The U.S. Centers for Disease Control and Prevention reported that about 2 percent of adults in Connecticut said they drove after drinking too much in the past 30 days.

Mothers Against Drunk Driving said more than 40 percent of all traffic deaths in Connecticut last year were connected to drunk drivers.

"I hope you will own your crime and speak to our young people in Connecticut and other offenders and impact panels because it's your story that makes the difference," Janice Hegge Margolis with Mothers against Drunk Driving said. 

A similar program is in place for incarcerated war veterans.

Malloy's push for criminal justice reform brought him to Germany last year where punishment is far different. Prisoners are allowed organized sports, video games and keys to their own cells. It may seem strange, but German prisons cost less and produce far fewer repeat offenders.
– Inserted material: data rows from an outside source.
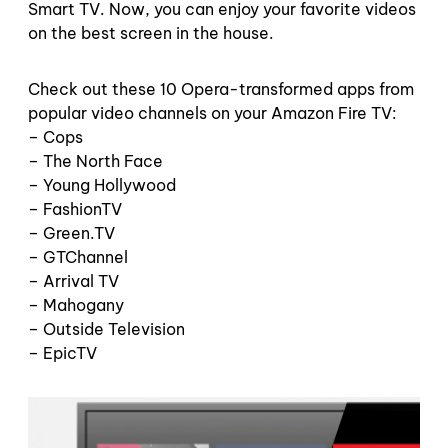
Smart TV. Now, you can enjoy your favorite videos
on the best screen in the house.
Check out these 10 Opera-transformed apps from
popular video channels on your Amazon Fire TV:
– Cops
– The North Face
– Young Hollywood
– FashionTV
– Green.TV
– GTChannel
– Arrival TV
– Mahogany
– Outside Television
– EpicTV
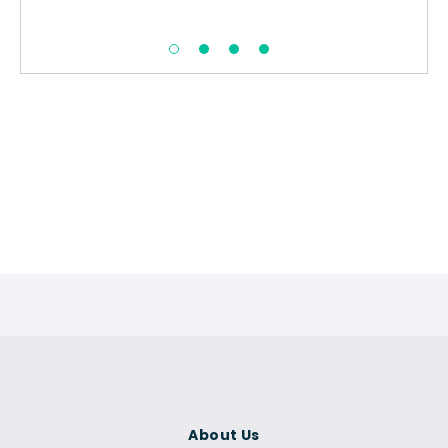
About Us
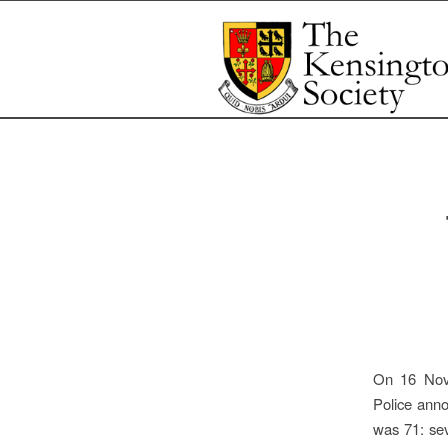
On 16 Nove
Police anno
was 71: sev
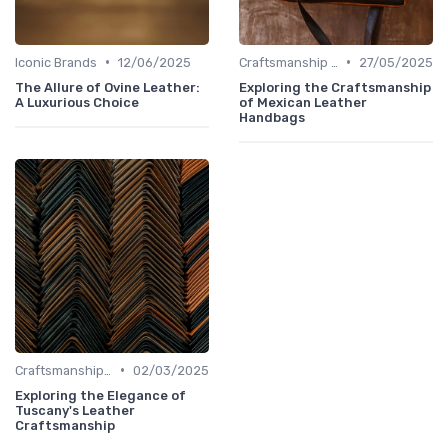
•
•
Iconic Brands
12/06/2025
Craftsmanship & Artistry
27/05/2025
The Allure of Ovine Leather:
Exploring the Craftsmanship
A Luxurious Choice
of Mexican Leather
Handbags
•
Craftsmanship & Artistry
02/03/2025
Exploring the Elegance of
Tuscany's Leather
Craftsmanship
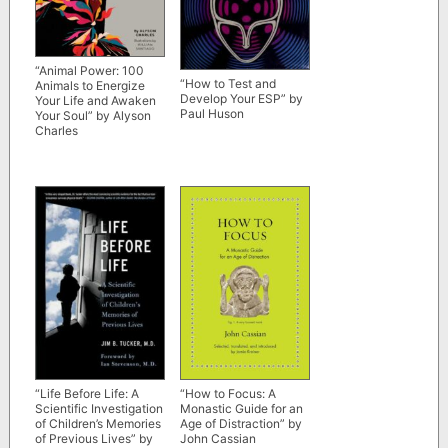
“Animal Power: 100
“How to Test and
Animals to Energize
Develop Your ESP” by
Your Life and Awaken
Paul Huson
Your Soul” by Alyson
Charles
“Life Before Life: A
“How to Focus: A
Scientific Investigation
Monastic Guide for an
of Children’s Memories
Age of Distraction” by
of Previous Lives” by
John Cassian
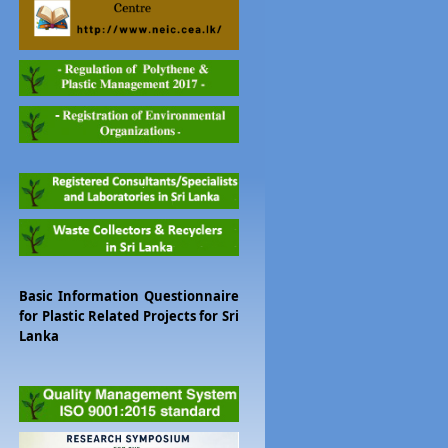
Basic Information Questionnaire
for Plastic Related Projects for Sri
Lanka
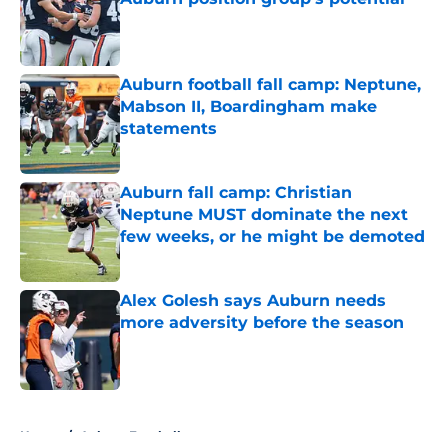
Published by on Invalid Date
Auburn football fall camp: Neptune,
Mabson II, Boardingham make
statements
Published by on Invalid Date
Auburn fall camp: Christian
Neptune MUST dominate the next
few weeks, or he might be demoted
Published by on Invalid Date
Alex Golesh says Auburn needs
more adversity before the season
Published by on Invalid Date
5 related articles loaded
Home
/
Auburn Football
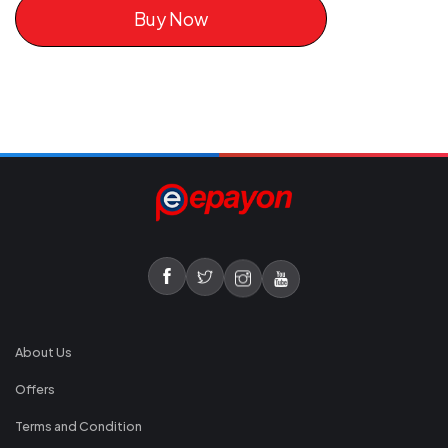
Buy Now
About Us
Offers
Terms and Condition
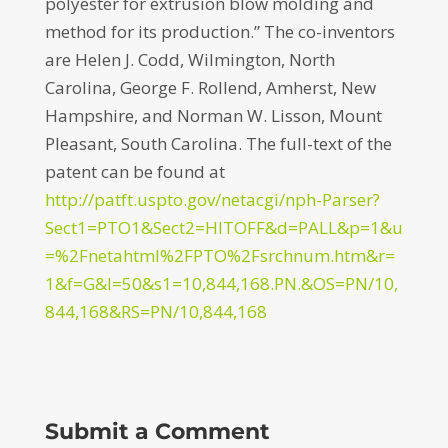
polyester for extrusion blow molding and
method for its production.” The co-inventors
are Helen J. Codd, Wilmington, North
Carolina, George F. Rollend, Amherst, New
Hampshire, and Norman W. Lisson, Mount
Pleasant, South Carolina. The full-text of the
patent can be found at
http://patft.uspto.gov/netacgi/nph-Parser?
Sect1=PTO1&Sect2=HITOFF&d=PALL&p=1&u
=%2Fnetahtml%2FPTO%2Fsrchnum.htm&r=
1&f=G&l=50&s1=10,844,168.PN.&OS=PN/10,
844,168&RS=PN/10,844,168
Submit a Comment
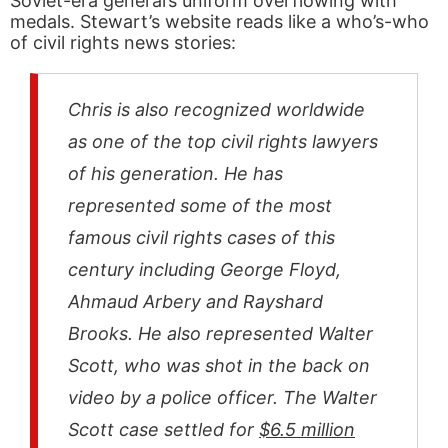
Soviet-era general’s uniform overflowing with
medals. Stewart’s website reads like a who’s-who
of civil rights news stories:
Chris is also recognized worldwide
as one of the top civil rights lawyers
of his generation. He has
represented some of the most
famous civil rights cases of this
century including George Floyd,
Ahmaud Arbery and Rayshard
Brooks. He also represented Walter
Scott, who was shot in the back on
video by a police officer. The Walter
Scott case settled for
$6.5 million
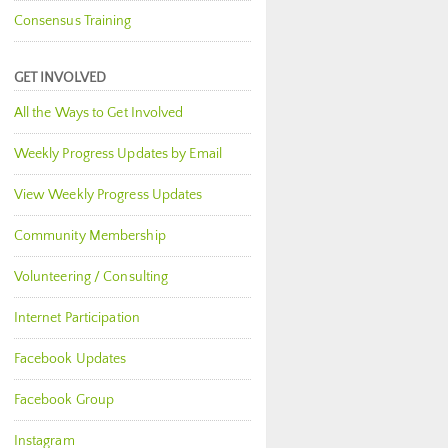
Consensus Training
GET INVOLVED
All the Ways to Get Involved
Weekly Progress Updates by Email
View Weekly Progress Updates
Community Membership
Volunteering / Consulting
Internet Participation
Facebook Updates
Facebook Group
Instagram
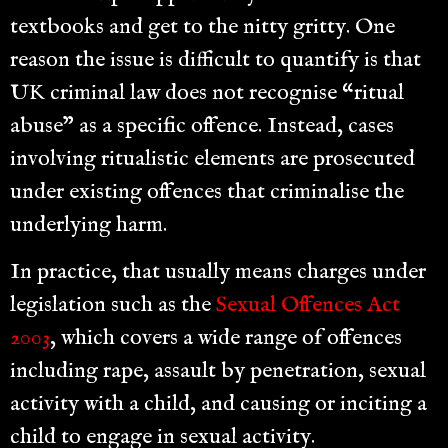
textbooks and get to the nitty gritty. One
reason the issue is difficult to quantify is that
UK criminal law does not recognise “ritual
abuse” as a specific offence. Instead, cases
involving ritualistic elements are prosecuted
under existing offences that criminalise the
underlying harm.
In practice, that usually means charges under
legislation such as the
Sexual Offences Act
2003
, which covers a wide range of offences
including rape, assault by penetration, sexual
activity with a child, and causing or inciting a
child to engage in sexual activity.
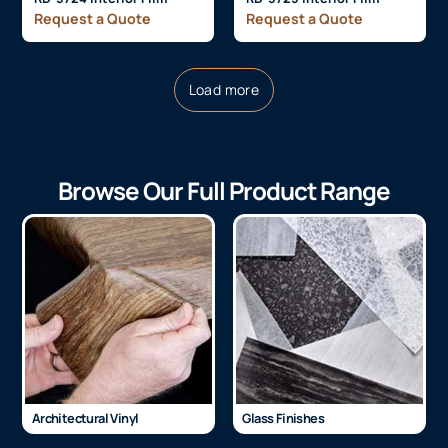
Request a Quote
Request a Quote
Load more
Browse Our Full Product Range
Architectural Vinyl
Glass Finishes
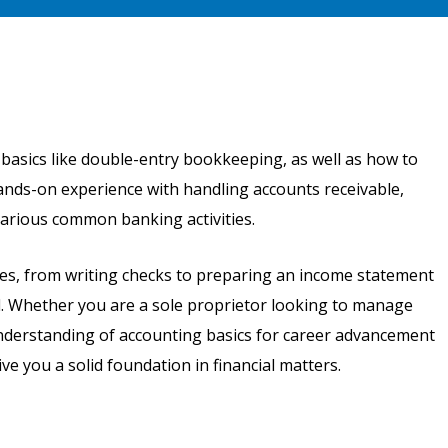
 basics like double-entry bookkeeping, as well as how to
 hands-on experience with handling accounts receivable,
various common banking activities.
ses, from writing checks to preparing an income statement
od. Whether you are a sole proprietor looking to manage
understanding of accounting basics for career advancement
ve you a solid foundation in financial matters.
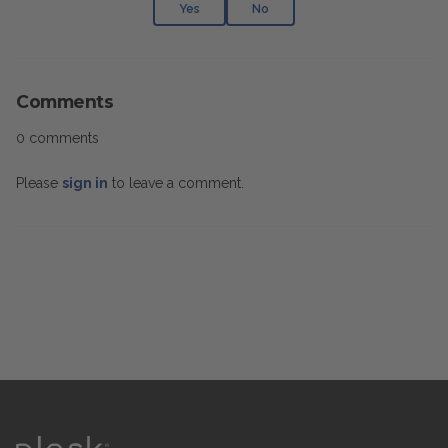
Yes
No
Comments
0 comments
Please
sign in
to leave a comment.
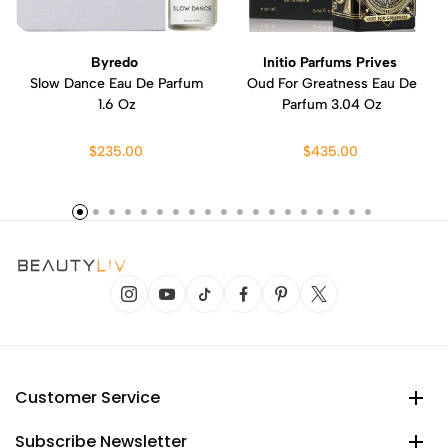
Byredo
Initio Parfums Prives
Slow Dance Eau De Parfum
Oud For Greatness Eau De
1.6 Oz
Parfum 3.04 Oz
$235.00
$435.00
Customer Service
Subscribe Newsletter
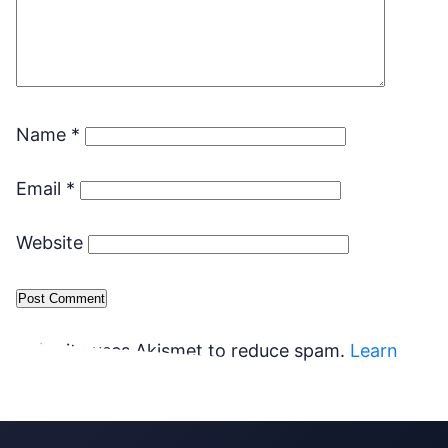
Name
*
Email
*
Website
This site uses Akismet to reduce spam.
Learn
how your comment data is processed.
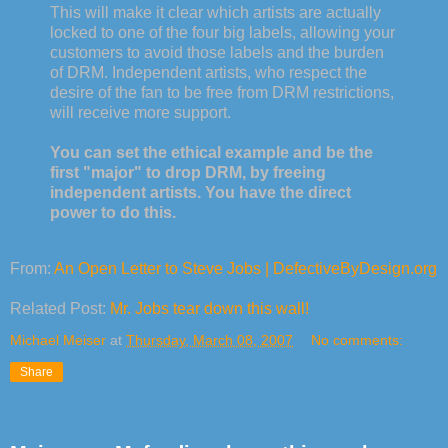
This will make it clear which artists are actually
locked to one of the four big labels, allowing your
customers to avoid those labels and the burden
of DRM. Independent artists, who respect the
desire of the fan to be free from DRM restrictions,
will receive more support.
You can set the ethical example and be the
first "major" to drop DRM, by freeing
independent artists. You have the direct
power to do this.
From:
An Open Letter to Steve Jobs | DefectiveByDesign.org
Related Post:
Mr. Jobs tear down this wall!
Michael Meiser
at
Thursday, March 08, 2007
No comments:
Share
When Malloy and Department of Commission Commissioner Scott Semple were in Germany, they were interviewed by 60 Minutes.

“As opposed to what the American system became, which was primarily punishment, their punishment and reform,” Malloy said. “We have to spend as much time and energy and money on helping people reform their behaviors."

60 Minutes was in Germany doing a story on criminal justice reform. The story will air on Channel 3 on Sunday evening. 

Malloy's plan come as the state continues to work through a projected $220 million budget shortfall to end this fiscal year.